YOUR ASSIGNMENT
The whole listing below, with no pictures, is to be repeated as it stands.

DATA SUPPLIED
• • • • • • •
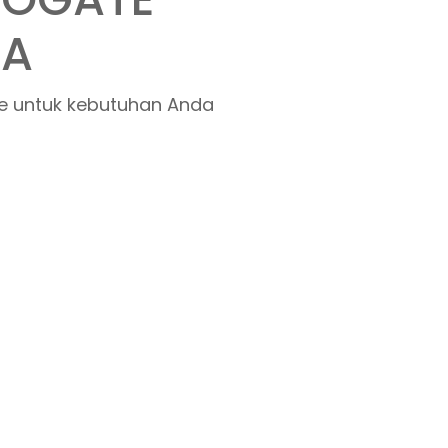
E SYSTEM
LITY & BEST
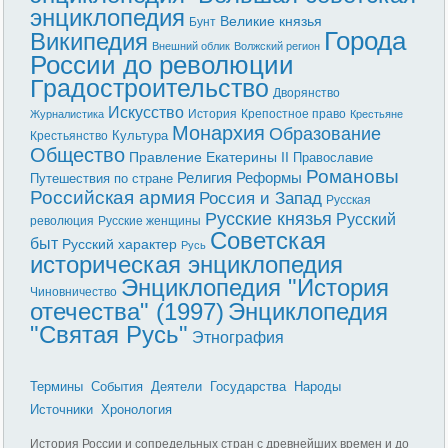
энциклопедия
Великие князья
Бунт
Города
Википедия
Внешний облик
Волжский регион
России до революции
Градостроительство
Дворянство
Искусство
История
Крепостное право
Журналистика
Крестьяне
Монархия
Образование
Культура
Крестьянство
Общество
Правление Екатерины II
Православие
Романовы
Реформы
Религия
Путешествия по стране
Российская армия
Россия и Запад
Русская
Русские князья
Русский
революция
Русские женщины
Советская
быт
Русский характер
Русь
историческая энциклопедия
Энциклопедия "История
Чиновничество
отечества" (1997)
Энциклопедия
"Святая Русь"
Этнография
Термины
События
Деятели
Государства
Народы
Источники
Хронология
История России и сопредельных стран с древнейших времен и до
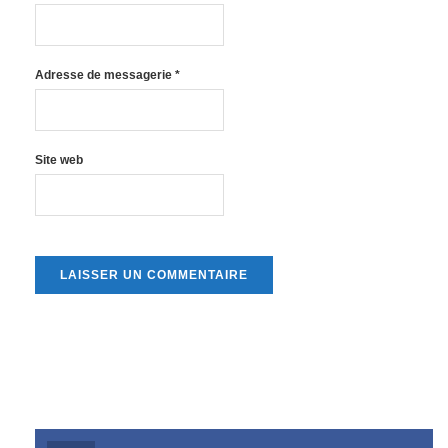
Adresse de messagerie
*
Site web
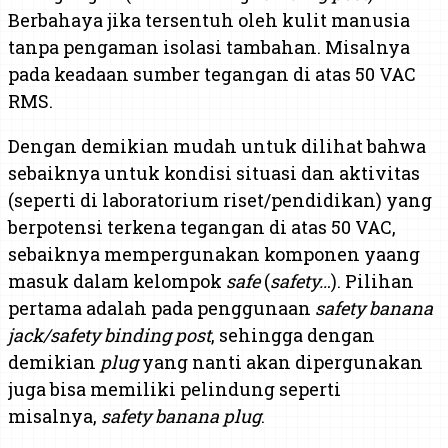
Berbahaya jika tersentuh oleh kulit manusia
tanpa pengaman isolasi tambahan. Misalnya
pada keadaan sumber tegangan di atas 50 VAC
RMS.
Dengan demikian mudah untuk dilihat bahwa
sebaiknya untuk kondisi situasi dan aktivitas
(seperti di laboratorium riset/pendidikan) yang
berpotensi terkena tegangan di atas 50 VAC,
sebaiknya mempergunakan komponen yaang
masuk dalam kelompok
safe
(
safety…
). Pilihan
pertama adalah pada penggunaan
safety banana
jack/safety binding post
, sehingga dengan
demikian
plug
yang nanti akan dipergunakan
juga bisa memiliki pelindung seperti
misalnya,
safety banana plug
.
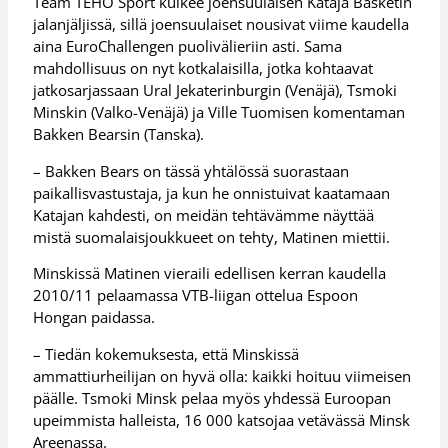
Team TEHO Sport kulkee joensuulaisen Kataja Basketin
jalanjäljissä, sillä joensuulaiset nousivat viime kaudella
aina EuroChallengen puolivälieriin asti. Sama
mahdollisuus on nyt kotkalaisilla, jotka kohtaavat
jatkosarjassaan Ural Jekaterinburgin (Venäjä), Tsmoki
Minskin (Valko-Venäjä) ja Ville Tuomisen komentaman
Bakken Bearsin (Tanska).
– Bakken Bears on tässä yhtälössä suorastaan
paikallisvastustaja, ja kun he onnistuivat kaatamaan
Katajan kahdesti, on meidän tehtävämme näyttää
mistä suomalaisjoukkueet on tehty, Matinen miettii.
Minskissä Matinen vieraili edellisen kerran kaudella
2010/11 pelaamassa VTB-liigan ottelua Espoon
Hongan paidassa.
– Tiedän kokemuksesta, että Minskissä
ammattiurheilijan on hyvä olla: kaikki hoituu viimeisen
päälle. Tsmoki Minsk pelaa myös yhdessä Euroopan
upeimmista halleista, 16 000 katsojaa vetävässä Minsk
Areenassa.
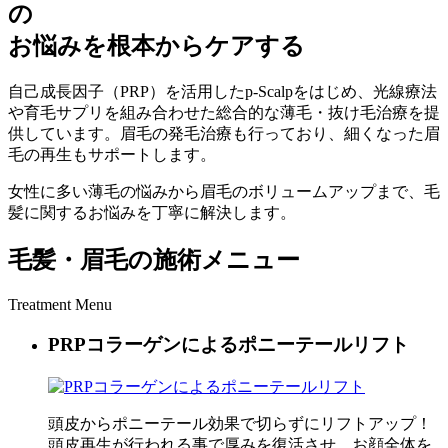
の
お悩みを根本からケアする
自己成長因子（PRP）を活用したp-Scalpをはじめ、光線療法
や育毛サプリを組み合わせた総合的な薄毛・抜け毛治療を提
供しています。眉毛の発毛治療も行っており、細くなった眉
毛の再生もサポートします。
女性に多い薄毛の悩みから眉毛のボリュームアップまで、毛
髪に関するお悩みを丁寧に解決します。
毛髪・眉毛の施術メニュー
Treatment Menu
PRPコラーゲンによるポニーテールリフト
頭皮からポニーテール効果で切らずにリフトアップ！
頭皮再生が行われる事で厚みを復活させ、お顔全体を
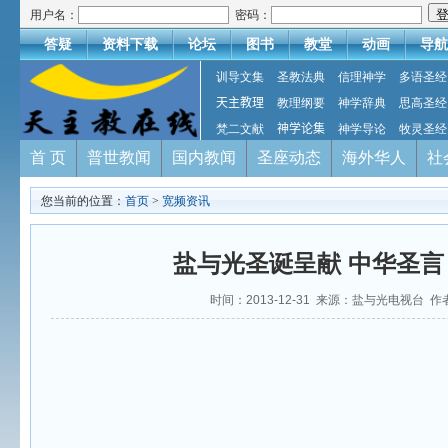
用户名：
密码：
答疑
资料下载
论坛
图书
教堂
动画
导航
训导文集
圣教法典
信理神学
多语圣经
天主教理
教理纲要
神学辞典
思高圣经
梵二文献
神学论集
神学导论
牧灵圣经
首 页
普世教闻
国内教闻
圣座动态
海外华人
社
您当前的位置：
首页
>
宽频资讯
盐与光圣诞呈献 中华圣言 
时间：2013-12-31 来源：盐与光电视台 作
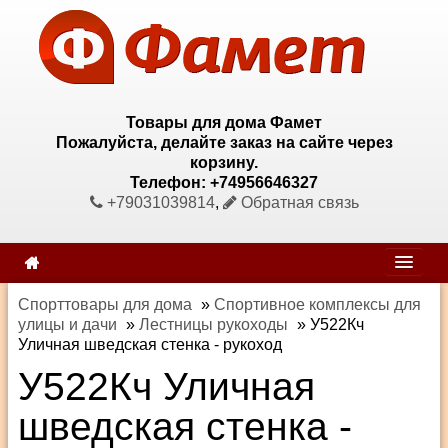
Товары для дома Фамет
Пожалуйста, делайте заказ на сайте через
корзину.
Телефон: +74956646327
+79031039814
,
Обратная связь
Спорттовары для дома
»
Спортивное комплексы для
улицы и дачи
»
Лестницы рукоходы
»
У522Кч
Уличная шведская стенка - рукоход
У522Кч Уличная
шведская стенка -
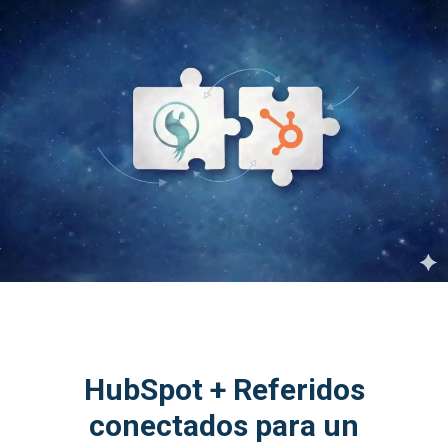
HubSpot + Referidos
conectados para un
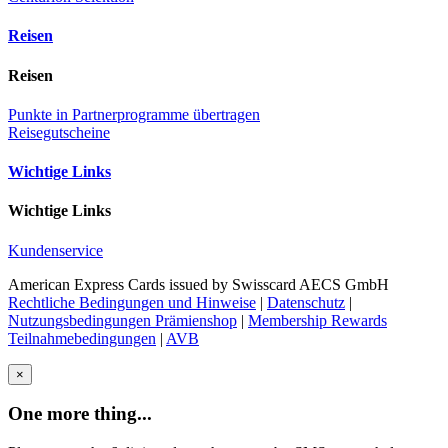
Reisen
Reisen
Punkte in Partnerprogramme übertragen
Reisegutscheine
Wichtige Links
Wichtige Links
Kundenservice
American Express Cards issued by Swisscard AECS GmbH
Rechtliche Bedingungen und Hinweise
|
Datenschutz
|
Nutzungsbedingungen Prämienshop
|
Membership Rewards
Teilnahmebedingungen
|
AVB
×
One more thing...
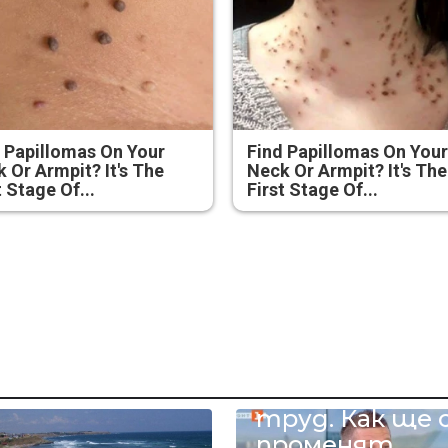
 Papillomas On Your
Find Papillomas On You
 Or Armpit? It's The
Neck Or Armpit? It's The
t Stage Of...
First Stage Of...
4-часовият
труд. Как ще 
променят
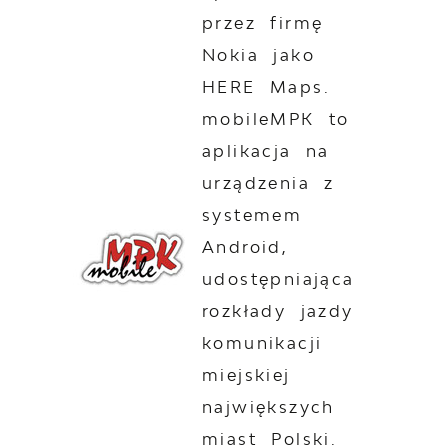
przez firmę
Nokia jako
HERE Maps.
mobileMPK to
aplikacja na
urządzenia z
systemem
Android,
udostępniająca
rozkłady jazdy
komunikacji
miejskiej
największych
miast Polski.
• • • • • • •
RESPONSE TO THE EXERCISE
E SYSTEM
LITY & BEST
энциклопедия
Великие князья
Бунт
Города
Википедия
Внешний облик
Волжский регион
России до революции
Градостроительство
Дворянство
Искусство
История
Крепостное право
Журналистика
Крестьяне
Монархия
Образование
Культура
Крестьянство
Общество
Правление Екатерины II
Православие
Романовы
Реформы
Религия
Путешествия по стране
Российская армия
Россия и Запад
Русская
Русские князья
Русский
революция
Русские женщины
Советская
быт
Русский характер
Русь
историческая энциклопедия
Энциклопедия "История
Чиновничество
отечества" (1997)
Энциклопедия
"Святая Русь"
Этнография
Термины
События
Деятели
Государства
Народы
Источники
Хронология
История России и сопредельных стран с древнейших времен и до
Adresse de messagerie
*
Site web
Berbahaya jika tersentuh oleh kulit manusia
tanpa pengaman isolasi tambahan. Misalnya
pada keadaan sumber tegangan di atas 50 VAC
RMS.
Dengan demikian mudah untuk dilihat bahwa
sebaiknya untuk kondisi situasi dan aktivitas
(seperti di laboratorium riset/pendidikan) yang
berpotensi terkena tegangan di atas 50 VAC,
sebaiknya mempergunakan komponen yaang
masuk dalam kelompok
safe
(
safety…
). Pilihan
pertama adalah pada penggunaan
safety banana
jack/safety binding post
, sehingga dengan
demikian
plug
yang nanti akan dipergunakan
juga bisa memiliki pelindung seperti
misalnya,
safety banana plug
.
Team TEHO Sport kulkee joensuulaisen Kataja Basketin
jalanjäljissä, sillä joensuulaiset nousivat viime kaudella
aina EuroChallengen puolivälieriin asti. Sama
mahdollisuus on nyt kotkalaisilla, jotka kohtaavat
jatkosarjassaan Ural Jekaterinburgin (Venäjä), Tsmoki
Minskin (Valko-Venäjä) ja Ville Tuomisen komentaman
Bakken Bearsin (Tanska).
– Bakken Bears on tässä yhtälössä suorastaan
paikallisvastustaja, ja kun he onnistuivat kaatamaan
Katajan kahdesti, on meidän tehtävämme näyttää
mistä suomalaisjoukkueet on tehty, Matinen miettii.
Minskissä Matinen vieraili edellisen kerran kaudella
2010/11 pelaamassa VTB-liigan ottelua Espoon
Hongan paidassa.
– Tiedän kokemuksesta, että Minskissä
ammattiurheilijan on hyvä olla: kaikki hoituu viimeisen
päälle. Tsmoki Minsk pelaa myös yhdessä Euroopan
upeimmista halleista, 16 000 katsojaa vetävässä Minsk
Areenassa.
の
お悩みを根本からケアする
自己成長因子（PRP）を活用したp-Scalpをはじめ、光線療法
や育毛サプリを組み合わせた総合的な薄毛・抜け毛治療を提
供しています。眉毛の発毛治療も行っており、細くなった眉
毛の再生もサポートします。
女性に多い薄毛の悩みから眉毛のボリュームアップまで、毛
髪に関するお悩みを丁寧に解決します。
毛髪・眉毛の施術メニュー
Treatment Menu
PRPコラーゲンによるポニーテールリフト
頭皮からポニーテール効果で切らずにリフトアップ！
頭皮再生が行われる事で厚みを復活させ、お顔全体を
用户名：
密码：
答疑
资料下载
论坛
图书
教堂
动画
导航
训导文集
圣教法典
信理神学
多语圣经
天主教理
教理纲要
神学辞典
思高圣经
梵二文献
神学论集
神学导论
牧灵圣经
首 页
普世教闻
国内教闻
圣座动态
海外华人
社
您当前的位置：
首页
>
宽频资讯
盐与光圣诞呈献 中华圣言 
时间：2013-12-31 来源：盐与光电视台 作
Товары для дома Фамет
Пожалуйста, делайте заказ на сайте через
корзину.
Телефон: +74956646327
+79031039814
,
Обратная связь
Спорттовары для дома
»
Спортивное комплексы для
улицы и дачи
»
Лестницы рукоходы
»
У522Кч
Уличная шведская стенка - рукоход
У522Кч Уличная
шведская стенка -
HubSpot + Referidos
conectados para un
Reisen
Reisen
Punkte in Partnerprogramme übertragen
Reisegutscheine
Wichtige Links
Wichtige Links
Kundenservice
American Express Cards issued by Swisscard AECS GmbH
Rechtliche Bedingungen und Hinweise
|
Datenschutz
|
Nutzungsbedingungen Prämienshop
|
Membership Rewards
Teilnahmebedingungen
|
AVB
×
One more thing...
 Papillomas On Your
Find Papillomas On You
 Or Armpit? It's The
Neck Or Armpit? It's The
t Stage Of...
First Stage Of...
4-часовият
труд. Как ще 
променят
przez firmę
Nokia jako
HERE Maps.
mobileMPK to
aplikacja na
urządzenia z
systemem
Android,
udostępniająca
rozkłady jazdy
komunikacji
miejskiej
największych
miast Polski.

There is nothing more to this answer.